Reklama.
Eksperci z czeskiego Uniwersytetu Masaryka zrobili bardzo prosty eksperyment. Najpierw wybrali się na spacer nad rzekę i zebrali setkę osobników z gatunku Ixodes ricinus, czyli kleszczy pospolitych.
Następnie wszystkim dali równy dostęp do szalek z krwią różnych grup. Okazało się, że aż 36 pajęczaków poszło napoić się krwią z grupy A. Jedynie 15 wybrało grupę B. Kleszcze lubią też krew grupy 0 – do szalki z nią podpełzły 32 sztuki. Grupę AB preferowało jedynie 17 kleszczy.
Badania czeskich naukowców mogą przyczynić się do znalezienia nowych metod obrony przed kleszczami. Wiadomo już, że powinniśmy lepiej chronić osoby z grupą krwi A oraz 0, bo to one są potencjalnie najbardziej narażone na ataki i roznoszone przez kleszcze choroby.

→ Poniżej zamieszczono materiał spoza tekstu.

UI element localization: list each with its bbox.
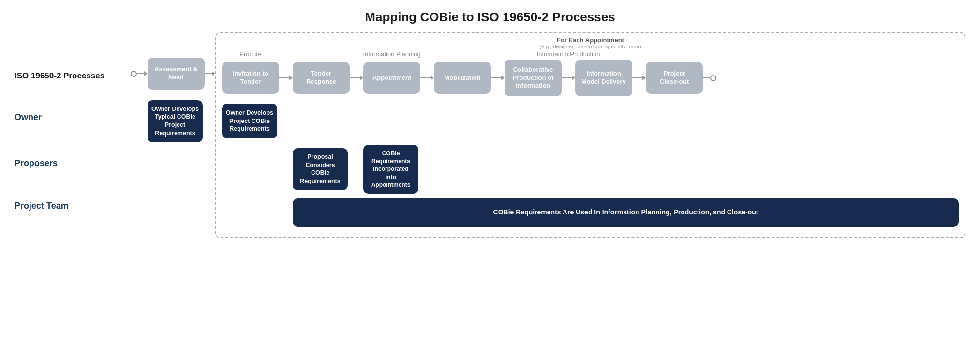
info-production-label: Information Production xyxy=(505,50,632,58)
mobilization-box: Mobilization xyxy=(434,62,491,94)
to-dashed-head xyxy=(212,71,215,76)
appointment-subtitle2: (e.g., designer, constructor, specialty … xyxy=(222,44,959,49)
prop-tender-slot: ProposalConsiders COBieRequirements xyxy=(293,148,350,191)
phase-labels-spacer xyxy=(15,47,131,58)
project-team-label-row: Project Team xyxy=(15,186,131,225)
phase-label-spacer xyxy=(15,32,131,47)
owner-label: Owner xyxy=(15,112,42,122)
project-team-label: Project Team xyxy=(15,201,69,211)
appointment-box: Appointment xyxy=(363,62,420,94)
start-head xyxy=(144,71,148,76)
pt-big-slot: COBie Requirements Are Used In Informati… xyxy=(293,198,959,227)
arr-inv-tender xyxy=(279,76,293,80)
to-dashed-line xyxy=(205,73,212,74)
assessment-row: Assessment &Need xyxy=(131,58,215,90)
owner-label-row: Owner xyxy=(15,94,131,140)
prop-appt-slot: COBieRequirementsIncorporated intoAppoin… xyxy=(363,145,420,194)
diagram-title: Mapping COBie to ISO 19650-2 Processes xyxy=(15,10,965,25)
process-section: Assessment &Need For Each Appointment (e… xyxy=(131,32,965,238)
owner-typical-box: Owner DevelopsTypical COBie ProjectRequi… xyxy=(148,100,203,143)
arr-mob-collab xyxy=(491,76,505,80)
appointment-banner2: For Each Appointment (e.g., designer, co… xyxy=(222,36,959,49)
pt-big-dbox: COBie Requirements Are Used In Informati… xyxy=(293,198,959,227)
proposers-label-row: Proposers xyxy=(15,140,131,186)
phases-row2: Procure Information Planning Information… xyxy=(222,50,959,58)
iso-label-row: ISO 19650-2 Processes xyxy=(15,58,131,94)
proposers-content-row: ProposalConsiders COBieRequirements COBi… xyxy=(222,145,959,194)
assessment-box: Assessment &Need xyxy=(148,58,205,90)
iso-label-text: ISO 19650-2 Processes xyxy=(15,71,104,81)
arr-infomodel-closeout xyxy=(632,76,646,80)
invitation-box: Invitation toTender xyxy=(222,62,279,94)
labels-column: ISO 19650-2 Processes Owner Proposers Pr… xyxy=(15,32,131,225)
owner-invitation-dbox2: Owner DevelopsProject COBieRequirements xyxy=(222,104,277,138)
procure-label: Procure xyxy=(222,50,279,58)
owner-invitation-slot: Owner DevelopsProject COBieRequirements xyxy=(222,104,279,138)
right-content: Assessment &Need For Each Appointment (e… xyxy=(131,32,965,238)
start-line xyxy=(137,73,144,74)
end-line xyxy=(703,77,710,78)
arr-appt-mob xyxy=(420,76,434,80)
dashed-region: For Each Appointment (e.g., designer, co… xyxy=(215,32,965,238)
tender-box: TenderResponse xyxy=(293,62,350,94)
arr-tender-appt xyxy=(350,76,363,80)
prop-appt-dbox: COBieRequirementsIncorporated intoAppoin… xyxy=(363,145,418,194)
info-planning-label: Information Planning xyxy=(293,50,491,58)
prop-proposal-dbox: ProposalConsiders COBieRequirements xyxy=(293,148,348,191)
infomodel-box: InformationModel Delivery xyxy=(575,60,632,96)
pt-content-row: COBie Requirements Are Used In Informati… xyxy=(222,196,959,229)
end-circle2 xyxy=(710,75,716,81)
start-circle xyxy=(131,71,137,77)
inner-process-boxes: Invitation toTender TenderResponse Appoi… xyxy=(222,60,959,96)
appointment-title2: For Each Appointment xyxy=(222,36,959,44)
collaborative-box: CollaborativeProduction ofInformation xyxy=(505,60,562,96)
owner-content-row: Owner DevelopsProject COBieRequirements xyxy=(222,99,959,143)
arr-collab-infomodel xyxy=(562,76,575,80)
closeout-box: ProjectClose-out xyxy=(646,62,703,94)
proposers-label: Proposers xyxy=(15,158,58,168)
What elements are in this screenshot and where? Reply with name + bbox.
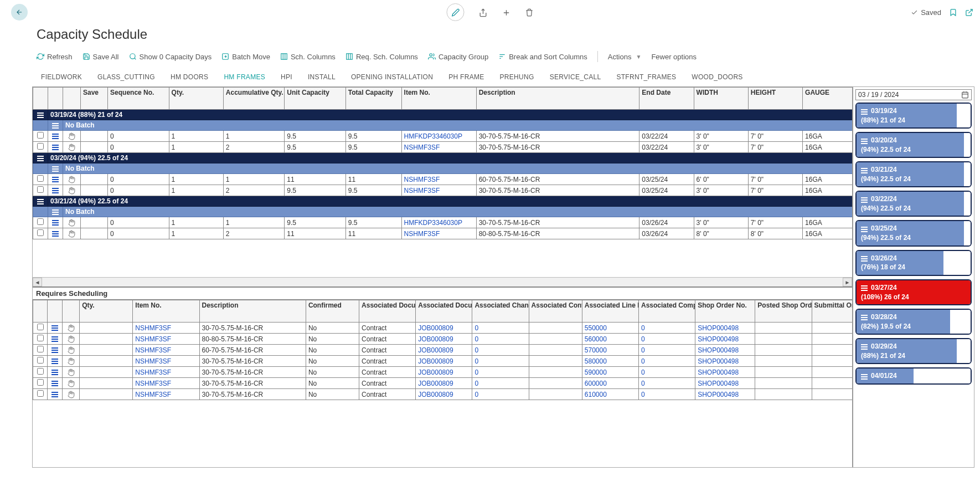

Skuteczna obrona przed kleszczami jest możliwa. Jak udowodnili inni naukowcy, te pajęczaki giną w starciu z permentryną. Ta łatwo dostępna również w Polsce substancja jest nieszkodliwa dla ludzi, ale zabójcza dla kleszczy. Najlepszą metodą jest nasączenie nią ubrań.